I realized this as I joined a Ethiopia adoption yahoo group so I could hear other parents stories, know what bumps they have encountered and so on. I probably joined at a really bad time with all the accusations flying and all the country changes going on right now. Or, maybe some people are always like this.

Instead of feeling full of information, feeling encouraged, I was shocked by the doomsday attitude some are taking and the pointing fingers that is happening all over this group. They are scared that the country will shut down completely, some have been burned by other countries or agencies and have become cynics. Some were very kind and uplifting, but it did little to lighten the heaviness of my heart.

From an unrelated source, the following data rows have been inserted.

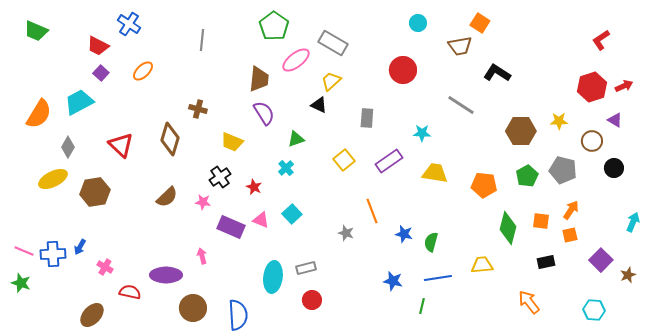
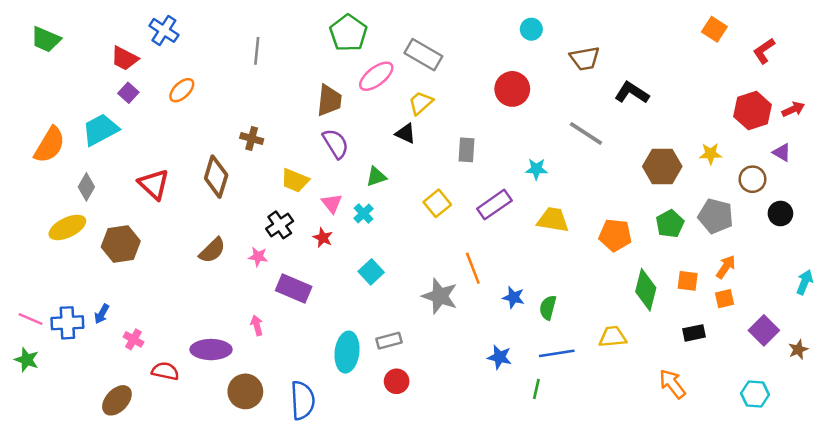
orange square: (480, 23) -> (714, 29), moved
pink triangle: (261, 220) -> (332, 203), moved, turned 30
gray star: (346, 233) -> (440, 296), size x1.8

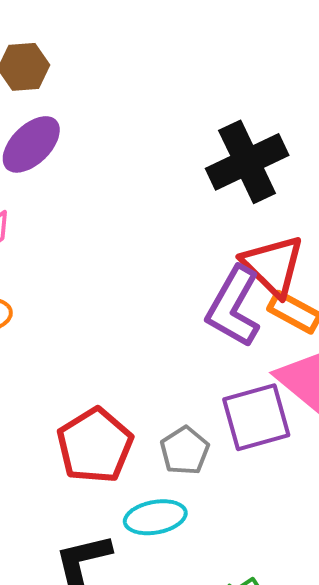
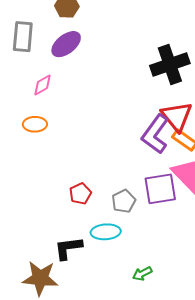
red pentagon: (95, 446) -> (80, 194), size x0.6

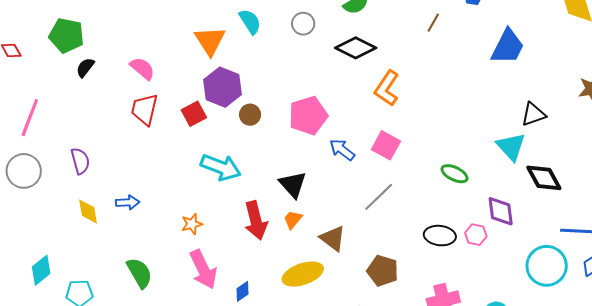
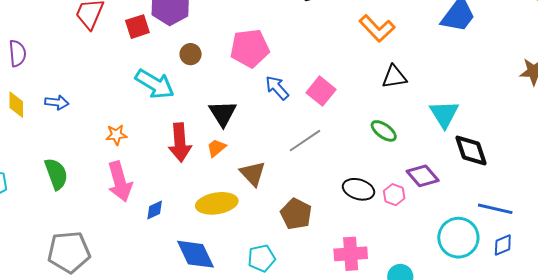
orange L-shape: (387, 88) -> (377, 28), moved, turned -87
black triangle: (533, 114) -> (394, 77), moved
brown circle: (250, 115) -> (191, 54), moved
purple diamond: (501, 211) -> (423, 176), turned -44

Then came a link to an Australian News Article with the note to check out some of the comments at the bottom. I'm not sure I read why she suggested it, but I went to the article and found a one sided news piece with the same accusations as I have read in the past couple weeks. But was so disheartening was the comments. I was simply shocked that people could be so uncaring and selfish.

2 Tim. 3:2
People will be lovers of themselves, lovers of money, boastful, proud, abusive, disobedient to their parents, ungrateful, unholy....

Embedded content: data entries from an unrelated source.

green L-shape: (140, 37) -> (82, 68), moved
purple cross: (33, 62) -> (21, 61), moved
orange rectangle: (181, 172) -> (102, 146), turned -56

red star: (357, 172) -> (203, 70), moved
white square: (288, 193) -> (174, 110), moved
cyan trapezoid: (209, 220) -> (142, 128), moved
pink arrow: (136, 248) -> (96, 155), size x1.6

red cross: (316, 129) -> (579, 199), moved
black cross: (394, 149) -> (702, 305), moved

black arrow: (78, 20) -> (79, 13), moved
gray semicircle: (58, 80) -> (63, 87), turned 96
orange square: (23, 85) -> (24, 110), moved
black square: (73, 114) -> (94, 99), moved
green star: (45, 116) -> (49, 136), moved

I saw this in the comments after the article. I saw it when people closed their eyes and thought people were cruel for not adopting an Australian child, but instead adopting an orphan in Africa "taking them away" from their culture and lifestyle. I saw this when I woman said this :
"I find the whole notion of rich (relative to Ethiopians) westerners paying buckets of money to purchase a child to meet their own needs repugnant. Imagine how many children an infertile couple could save with the money for 100s of children in Ethiopia itself rather than justify their own desires by suggesting they are saving a child.
I was devastated to discover I was infertile but life sucks and not everyone can have children. Get over it. Buying and removing children from developing countries to meet our personal needs is plain wrong."

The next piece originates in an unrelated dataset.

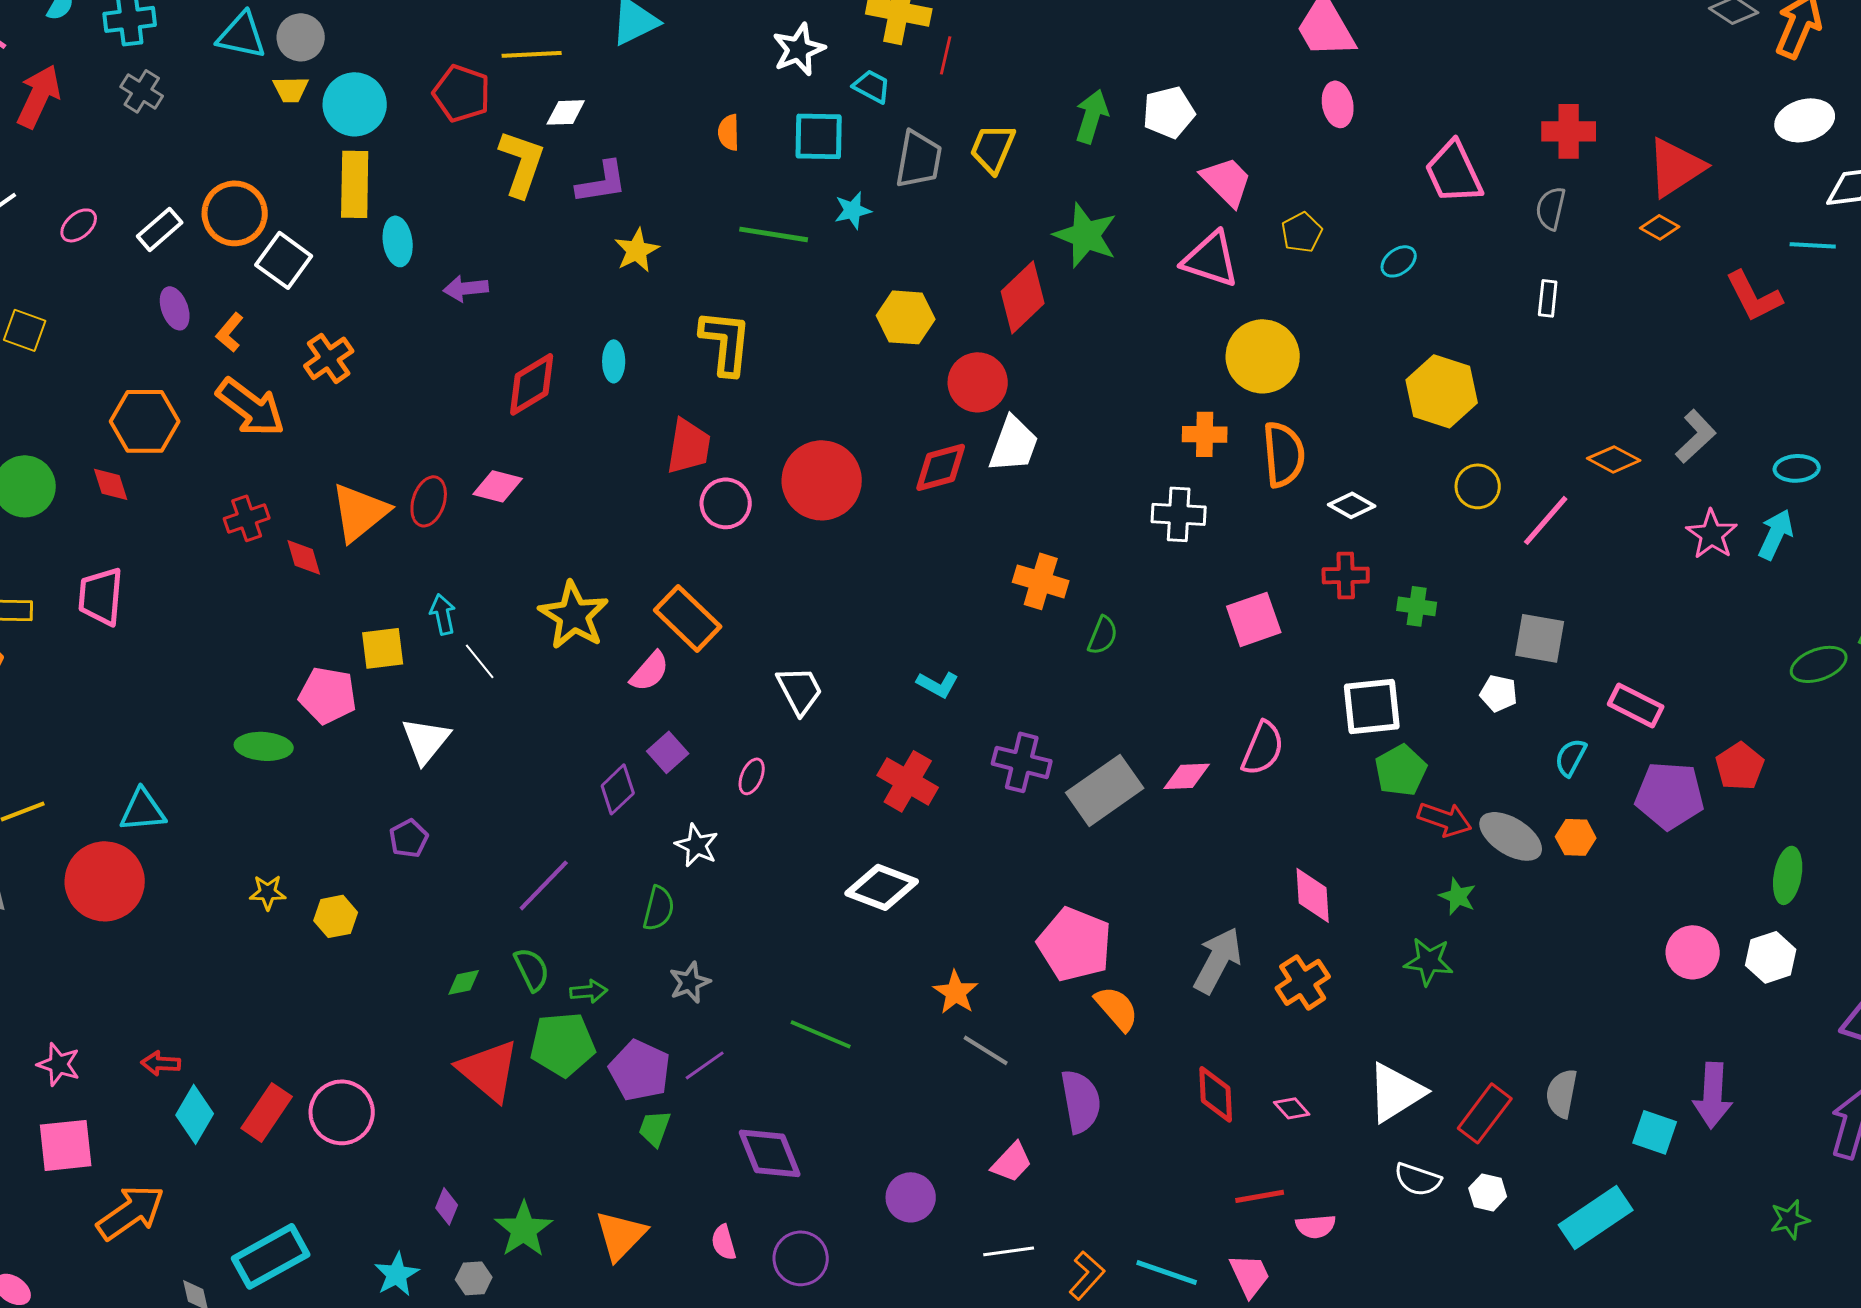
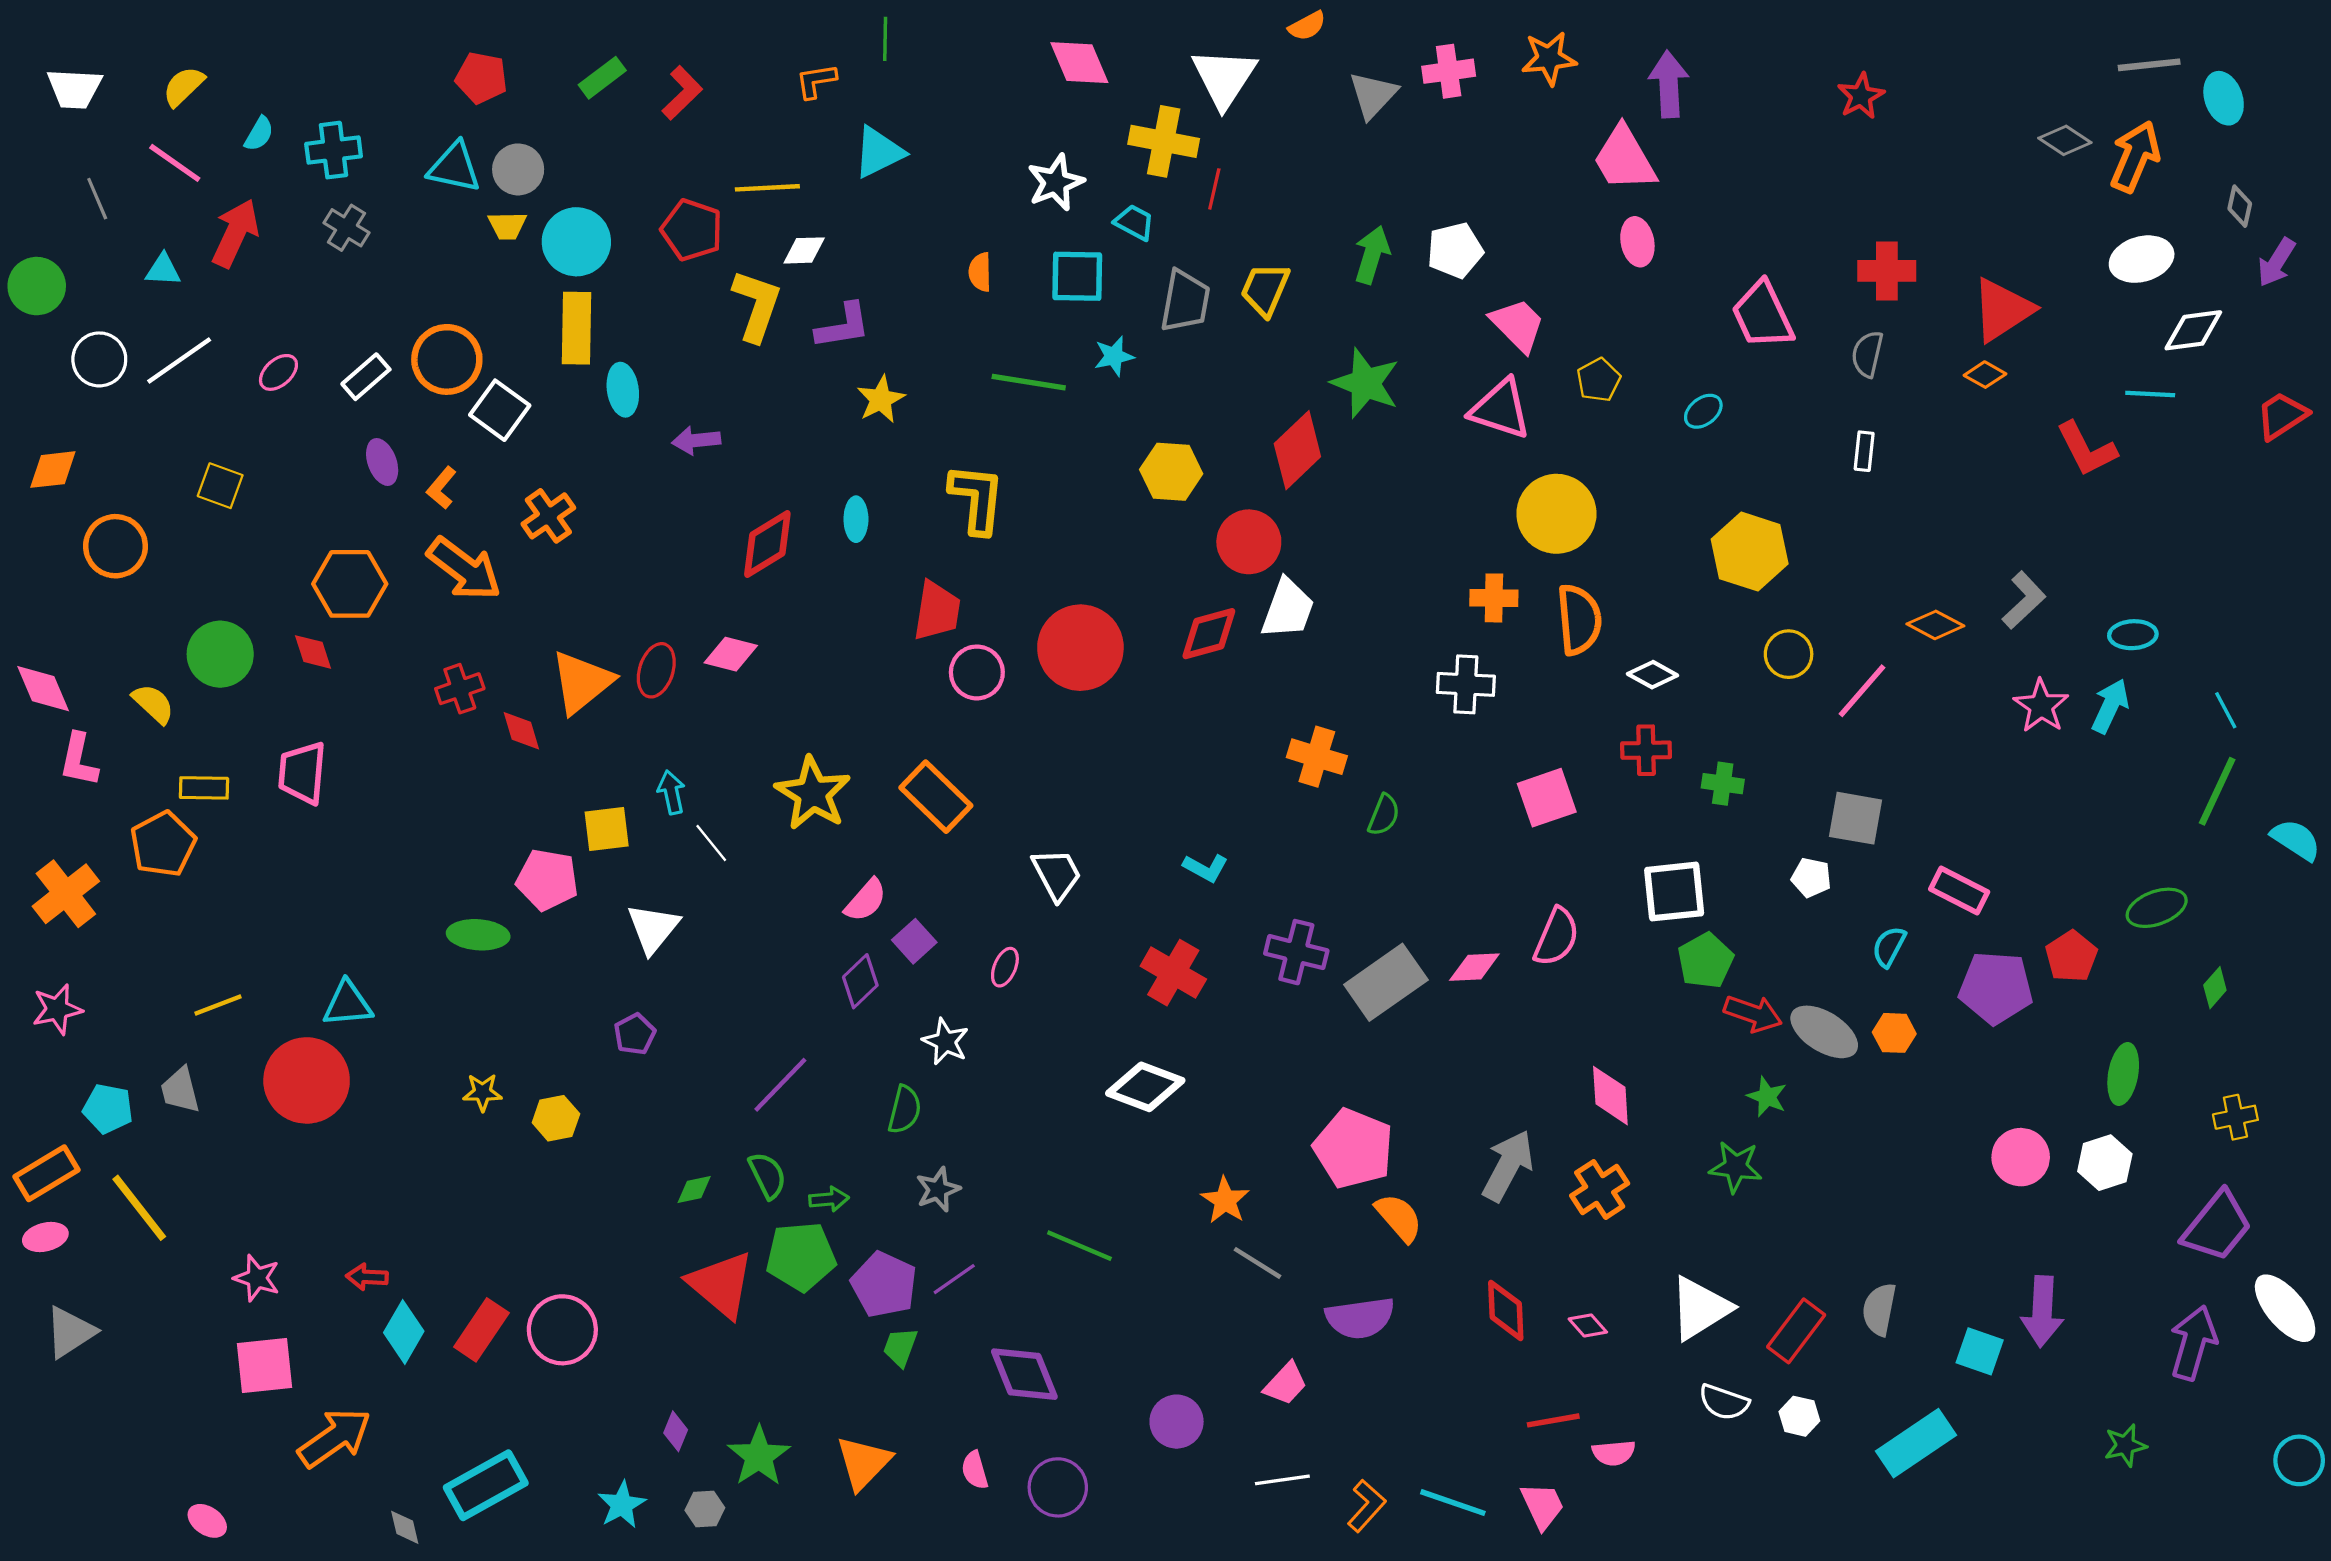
green ellipse: (1819, 664) -> (2157, 908), moved
pink semicircle: (650, 671) -> (866, 900), moved
purple semicircle: (1081, 1101) -> (1360, 1318), turned 92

And then I realized, I need God to fill this empty spot more than I need information, more than I need to hear it from others who have gone before me, more than I need to read others opinions.

Please don't misunderstand, online support groups and being informed are both important in this process. We know we can't go into the adoption (and especially the international arena) with our eyes closed and without knowledge. But, what I am saying, the internet is such a great tool for Satan and it's so easy to plunk in front of the keyboard and forget that I have an all knowing and loving Father who would love to show me the way and guide me in this journey.

So I banned myself from the computer that night, and I changed my settings to only "view on the web" for that group and I prayed God would be with those who have such a negative outlook on life.

For me, I plan on doing a little more praying before I start googling.



Monday, March 8, 2010

Decisions!

There is nothing to dampen the adoption mood like bad press. There was some accusations about an adoption agency (not the one we are thinking about) going into poor villages in Ethiopia and offering families the option to put their children up for adoption. There were also accusations that families were paid for their children. I don't know who is right, I don't know if someone is lying, but this heartbreaking and terrifying to me. I would never want to take a child away from a loving family that could provide for them. I do want to provide a home, love and a family for child that does not have anybody. A child who would live their days out in an orphanage if not for adoption, that is the child I want.

There is a level of risk and stepping out in faith with international adoption. We understand that, but we need to constantly pray that God leads us. That He leads us to the right agency, the right country, the right child. I know He has a plan! That will get me through!

On a another note, we will almost have our first program fee thanks to some awesome family members. They know who they are and we are both surprised, delighted and completely blessed by them! Thank you, thank you!

Also, we will be having a yard sale very soon. If anyone is local, we would gladly accept donated items for the sale. Please just let me know, I will even come and pick up items!